Transcribed page contents
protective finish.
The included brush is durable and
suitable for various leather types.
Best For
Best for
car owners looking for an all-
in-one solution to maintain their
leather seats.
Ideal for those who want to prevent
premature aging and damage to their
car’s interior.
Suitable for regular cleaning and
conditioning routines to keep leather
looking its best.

...

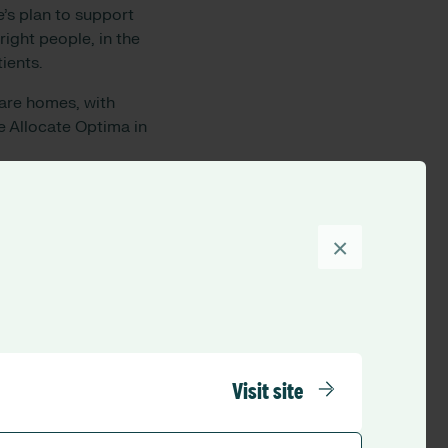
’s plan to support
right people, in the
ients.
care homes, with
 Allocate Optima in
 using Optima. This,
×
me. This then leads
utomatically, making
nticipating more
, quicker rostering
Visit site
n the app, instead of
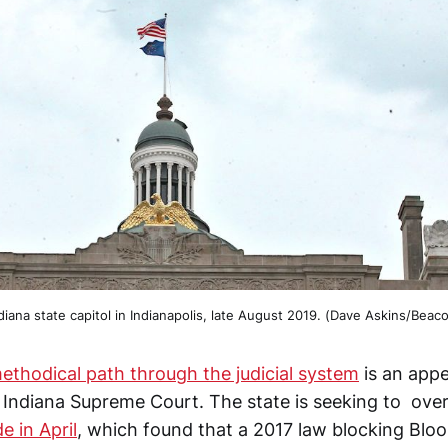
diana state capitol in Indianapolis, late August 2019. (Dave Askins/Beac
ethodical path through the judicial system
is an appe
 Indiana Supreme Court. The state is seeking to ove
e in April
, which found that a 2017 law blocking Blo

- [Your objective]:
Using the data above, reproduce exactly the lines from the line that contains "protective finish." through the line that contains "Suitable for regular cleaning and", including both.

- [Your response]:
protective finish.
The included brush is durable and
suitable for various leather types.
Best For
Best for
car owners looking for an all-
in-one solution to maintain their
leather seats.
Ideal for those who want to prevent
premature aging and damage to their
car’s interior.
Suitable for regular cleaning and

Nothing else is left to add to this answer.